Altın kasede önüme sürülen; kahır, gam ve keder kadar karanlıktı Arslan benim için. Aşk yolunda içmek zorunda kalacağım zehir tanecikleri kadar canımı yakıyordu onun yüzü.
Kırmızı dudakları kıpırdanmaya başladığında kafamı çevirip cama yasladım.
Eliyle bir şeyleri yoklayıp, sonunda plastik hışırtı sesleri duyulduğunda suyu dikledi.
Nedense bir şey demek gelmiyordu içimden. Normal insanların iki katı daha fazla konuşurdum, ama şimdi içimden gelmiyordu.
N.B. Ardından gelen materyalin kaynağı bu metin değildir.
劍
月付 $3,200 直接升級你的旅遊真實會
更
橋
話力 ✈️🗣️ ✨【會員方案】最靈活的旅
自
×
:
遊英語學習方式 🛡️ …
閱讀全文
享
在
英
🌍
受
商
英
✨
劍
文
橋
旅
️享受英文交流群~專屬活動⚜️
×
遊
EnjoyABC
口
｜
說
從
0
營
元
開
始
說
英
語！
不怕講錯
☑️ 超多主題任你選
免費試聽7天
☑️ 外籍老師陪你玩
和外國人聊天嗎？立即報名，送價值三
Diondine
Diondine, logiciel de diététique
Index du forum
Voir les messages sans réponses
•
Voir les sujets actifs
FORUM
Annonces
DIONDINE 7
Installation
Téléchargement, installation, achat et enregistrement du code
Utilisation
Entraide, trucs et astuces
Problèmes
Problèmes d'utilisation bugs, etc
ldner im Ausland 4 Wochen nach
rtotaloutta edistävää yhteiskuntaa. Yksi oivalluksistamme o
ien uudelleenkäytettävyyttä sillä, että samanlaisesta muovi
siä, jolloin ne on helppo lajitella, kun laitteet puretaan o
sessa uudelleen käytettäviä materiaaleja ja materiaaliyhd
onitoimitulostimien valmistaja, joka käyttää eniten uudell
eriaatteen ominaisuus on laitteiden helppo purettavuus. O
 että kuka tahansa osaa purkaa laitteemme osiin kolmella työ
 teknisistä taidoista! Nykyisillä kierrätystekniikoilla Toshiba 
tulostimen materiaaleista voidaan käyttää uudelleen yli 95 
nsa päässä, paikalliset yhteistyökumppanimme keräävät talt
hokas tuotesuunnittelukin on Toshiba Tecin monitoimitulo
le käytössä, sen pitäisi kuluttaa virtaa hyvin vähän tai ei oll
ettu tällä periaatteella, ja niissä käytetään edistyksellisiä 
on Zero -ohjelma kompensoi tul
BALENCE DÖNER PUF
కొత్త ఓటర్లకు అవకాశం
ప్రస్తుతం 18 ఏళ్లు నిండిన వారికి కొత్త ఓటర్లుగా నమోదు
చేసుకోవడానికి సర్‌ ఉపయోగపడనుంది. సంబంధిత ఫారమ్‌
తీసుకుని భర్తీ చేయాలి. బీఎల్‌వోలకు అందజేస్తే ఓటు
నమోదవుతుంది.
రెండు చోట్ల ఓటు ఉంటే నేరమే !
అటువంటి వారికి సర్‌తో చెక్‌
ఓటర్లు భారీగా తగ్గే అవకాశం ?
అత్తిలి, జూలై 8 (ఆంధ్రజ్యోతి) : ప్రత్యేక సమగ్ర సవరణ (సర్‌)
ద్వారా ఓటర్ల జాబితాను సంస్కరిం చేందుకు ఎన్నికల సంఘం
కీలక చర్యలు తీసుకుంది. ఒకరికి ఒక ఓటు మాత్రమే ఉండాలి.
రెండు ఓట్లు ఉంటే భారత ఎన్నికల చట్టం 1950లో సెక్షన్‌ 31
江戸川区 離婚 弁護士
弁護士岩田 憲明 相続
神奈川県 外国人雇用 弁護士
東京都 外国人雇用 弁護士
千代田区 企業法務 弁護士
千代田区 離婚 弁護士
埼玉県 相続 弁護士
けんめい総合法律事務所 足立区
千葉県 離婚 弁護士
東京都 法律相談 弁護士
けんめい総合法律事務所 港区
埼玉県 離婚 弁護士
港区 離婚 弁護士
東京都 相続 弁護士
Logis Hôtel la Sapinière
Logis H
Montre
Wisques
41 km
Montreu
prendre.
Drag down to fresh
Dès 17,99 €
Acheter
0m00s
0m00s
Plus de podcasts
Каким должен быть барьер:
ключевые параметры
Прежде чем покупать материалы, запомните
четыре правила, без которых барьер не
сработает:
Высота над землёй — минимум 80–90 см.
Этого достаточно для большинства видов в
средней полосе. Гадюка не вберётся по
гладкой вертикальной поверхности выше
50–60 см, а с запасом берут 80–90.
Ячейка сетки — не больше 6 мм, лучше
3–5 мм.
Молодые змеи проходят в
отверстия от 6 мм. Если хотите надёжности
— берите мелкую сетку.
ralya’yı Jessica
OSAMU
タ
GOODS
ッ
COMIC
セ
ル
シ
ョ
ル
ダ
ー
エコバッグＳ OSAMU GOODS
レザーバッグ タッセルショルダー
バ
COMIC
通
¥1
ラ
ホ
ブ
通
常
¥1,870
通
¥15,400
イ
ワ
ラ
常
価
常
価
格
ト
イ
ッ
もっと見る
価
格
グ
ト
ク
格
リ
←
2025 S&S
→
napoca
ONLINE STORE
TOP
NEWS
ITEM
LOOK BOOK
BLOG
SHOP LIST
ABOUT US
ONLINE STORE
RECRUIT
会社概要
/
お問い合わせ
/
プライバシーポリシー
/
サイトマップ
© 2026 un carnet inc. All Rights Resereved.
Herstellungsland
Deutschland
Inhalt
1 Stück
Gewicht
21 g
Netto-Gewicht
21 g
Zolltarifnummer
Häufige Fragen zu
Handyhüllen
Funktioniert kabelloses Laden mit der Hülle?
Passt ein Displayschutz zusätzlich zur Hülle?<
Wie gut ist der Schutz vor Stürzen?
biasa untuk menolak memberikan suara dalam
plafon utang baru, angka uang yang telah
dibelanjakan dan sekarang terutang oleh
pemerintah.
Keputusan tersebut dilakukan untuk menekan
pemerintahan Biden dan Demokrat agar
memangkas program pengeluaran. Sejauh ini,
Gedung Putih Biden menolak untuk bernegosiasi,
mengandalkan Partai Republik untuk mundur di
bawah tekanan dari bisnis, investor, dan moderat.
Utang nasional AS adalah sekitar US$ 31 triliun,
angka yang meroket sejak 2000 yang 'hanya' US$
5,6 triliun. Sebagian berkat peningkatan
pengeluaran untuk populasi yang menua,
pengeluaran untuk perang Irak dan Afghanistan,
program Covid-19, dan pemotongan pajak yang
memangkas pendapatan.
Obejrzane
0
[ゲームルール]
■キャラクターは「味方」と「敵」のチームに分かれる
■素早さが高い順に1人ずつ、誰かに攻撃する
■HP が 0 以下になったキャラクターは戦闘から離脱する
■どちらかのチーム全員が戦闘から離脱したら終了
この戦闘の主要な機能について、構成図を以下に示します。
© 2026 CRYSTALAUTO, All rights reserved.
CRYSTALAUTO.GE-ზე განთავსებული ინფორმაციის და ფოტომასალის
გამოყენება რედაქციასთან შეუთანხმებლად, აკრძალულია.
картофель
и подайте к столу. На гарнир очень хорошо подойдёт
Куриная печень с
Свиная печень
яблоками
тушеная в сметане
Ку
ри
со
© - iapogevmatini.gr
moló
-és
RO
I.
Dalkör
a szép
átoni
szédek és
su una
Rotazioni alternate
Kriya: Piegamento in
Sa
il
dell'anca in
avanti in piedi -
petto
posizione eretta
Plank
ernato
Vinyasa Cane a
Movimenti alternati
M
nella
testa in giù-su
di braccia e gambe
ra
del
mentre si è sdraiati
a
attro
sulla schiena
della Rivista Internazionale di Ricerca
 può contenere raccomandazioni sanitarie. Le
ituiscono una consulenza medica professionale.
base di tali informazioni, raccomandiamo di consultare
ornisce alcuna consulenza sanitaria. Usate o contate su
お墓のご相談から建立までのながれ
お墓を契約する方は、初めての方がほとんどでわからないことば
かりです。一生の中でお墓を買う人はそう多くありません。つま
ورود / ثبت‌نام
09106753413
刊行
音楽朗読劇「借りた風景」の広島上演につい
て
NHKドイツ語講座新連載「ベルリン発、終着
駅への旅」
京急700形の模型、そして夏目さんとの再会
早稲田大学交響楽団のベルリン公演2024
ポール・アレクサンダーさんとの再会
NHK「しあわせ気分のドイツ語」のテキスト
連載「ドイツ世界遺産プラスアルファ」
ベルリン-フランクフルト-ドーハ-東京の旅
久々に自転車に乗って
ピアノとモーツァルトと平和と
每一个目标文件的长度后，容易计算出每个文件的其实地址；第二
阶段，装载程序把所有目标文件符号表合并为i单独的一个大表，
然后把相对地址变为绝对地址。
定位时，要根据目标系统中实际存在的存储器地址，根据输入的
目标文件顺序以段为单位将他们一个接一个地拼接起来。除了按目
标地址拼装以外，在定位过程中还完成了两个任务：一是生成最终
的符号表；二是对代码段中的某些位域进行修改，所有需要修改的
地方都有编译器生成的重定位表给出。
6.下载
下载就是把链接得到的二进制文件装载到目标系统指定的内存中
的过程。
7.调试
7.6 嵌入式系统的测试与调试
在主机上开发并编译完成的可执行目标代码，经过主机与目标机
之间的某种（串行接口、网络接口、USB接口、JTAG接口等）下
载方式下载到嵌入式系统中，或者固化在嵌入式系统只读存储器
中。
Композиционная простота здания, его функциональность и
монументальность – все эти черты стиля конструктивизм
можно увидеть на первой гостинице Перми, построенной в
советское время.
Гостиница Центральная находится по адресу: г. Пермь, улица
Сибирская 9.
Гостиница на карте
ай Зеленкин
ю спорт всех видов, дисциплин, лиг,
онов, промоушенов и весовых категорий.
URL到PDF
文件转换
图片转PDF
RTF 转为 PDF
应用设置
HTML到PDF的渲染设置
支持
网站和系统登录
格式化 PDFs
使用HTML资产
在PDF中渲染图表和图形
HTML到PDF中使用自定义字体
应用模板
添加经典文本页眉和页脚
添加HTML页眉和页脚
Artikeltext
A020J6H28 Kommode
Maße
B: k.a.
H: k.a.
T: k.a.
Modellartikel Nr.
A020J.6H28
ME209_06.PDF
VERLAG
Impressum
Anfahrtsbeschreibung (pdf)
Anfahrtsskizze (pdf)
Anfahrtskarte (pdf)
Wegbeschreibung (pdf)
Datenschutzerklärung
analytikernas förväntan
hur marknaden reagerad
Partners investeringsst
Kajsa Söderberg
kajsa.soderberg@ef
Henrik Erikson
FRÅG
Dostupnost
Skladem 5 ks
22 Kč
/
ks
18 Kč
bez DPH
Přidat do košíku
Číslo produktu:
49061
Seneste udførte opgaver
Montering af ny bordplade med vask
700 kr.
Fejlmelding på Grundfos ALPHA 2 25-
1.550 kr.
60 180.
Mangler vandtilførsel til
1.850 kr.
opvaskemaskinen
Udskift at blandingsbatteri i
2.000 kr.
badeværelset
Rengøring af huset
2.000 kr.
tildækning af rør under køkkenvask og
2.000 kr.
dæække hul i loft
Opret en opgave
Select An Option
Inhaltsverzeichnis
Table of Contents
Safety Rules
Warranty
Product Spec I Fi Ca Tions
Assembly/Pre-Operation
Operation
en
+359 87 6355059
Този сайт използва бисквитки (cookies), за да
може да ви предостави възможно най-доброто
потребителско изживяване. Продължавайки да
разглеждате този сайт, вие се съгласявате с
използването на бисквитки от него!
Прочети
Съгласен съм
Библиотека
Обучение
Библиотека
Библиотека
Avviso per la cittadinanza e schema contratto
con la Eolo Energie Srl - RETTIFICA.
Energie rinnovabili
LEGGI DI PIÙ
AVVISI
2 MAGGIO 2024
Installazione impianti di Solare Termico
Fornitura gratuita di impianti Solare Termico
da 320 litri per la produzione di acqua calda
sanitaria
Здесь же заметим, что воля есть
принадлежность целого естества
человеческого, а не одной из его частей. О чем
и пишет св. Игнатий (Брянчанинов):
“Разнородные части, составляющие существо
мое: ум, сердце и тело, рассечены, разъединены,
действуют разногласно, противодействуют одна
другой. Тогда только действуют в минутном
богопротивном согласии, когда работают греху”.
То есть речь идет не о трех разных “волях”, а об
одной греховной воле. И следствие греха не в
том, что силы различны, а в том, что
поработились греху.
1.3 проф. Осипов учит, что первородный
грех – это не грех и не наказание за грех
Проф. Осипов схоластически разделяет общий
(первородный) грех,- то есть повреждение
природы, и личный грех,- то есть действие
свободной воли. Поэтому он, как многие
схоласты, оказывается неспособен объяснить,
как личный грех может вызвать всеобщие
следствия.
Belli bir süre sonra hava alanına gelmiştik. Uçağa doğru elimizdeki bavullarla ilerlemeye başladık. Benim sayılan bavulda ne var ne yok, bilmiyordum. Bavulu annem hazırlamış. Ve illaki onunla birlikte Heja ve Bajen ana.
Bavulları kontrolden geçirdikten sonra, uçağa ilerlemeye başladık. Koltuk numaralarımızı bulup ben cam kenarını kaptım hemen.
''Bak ya, kaptı hemen.''
Arslan'ın çemkirmesine aldırış etmeden dilimi çıkardım.
Yanıma oturup önce etrafı süzdü. Sonrasında telefonunu çıkarıp uçak moduna aldı, bende onu taklit edip telefonumu uçak moduna alıp camdan dışarı izledim.
Her yer boştu, koca bir boşluk vardı ve ince uzun yolu aydınlatan ışıklandırmalar. Uçağın kanadı, ışıklandırmalardan dolayı, paralel olarak yere karşı gölgesini bırakmıştı.
Göz kapaklarım ağırlaşıyordu. Uyku hücrelerime doğru esrar gibi sızarken, gözlerimi kapatmamak gibi bir şey düşünemiyordum.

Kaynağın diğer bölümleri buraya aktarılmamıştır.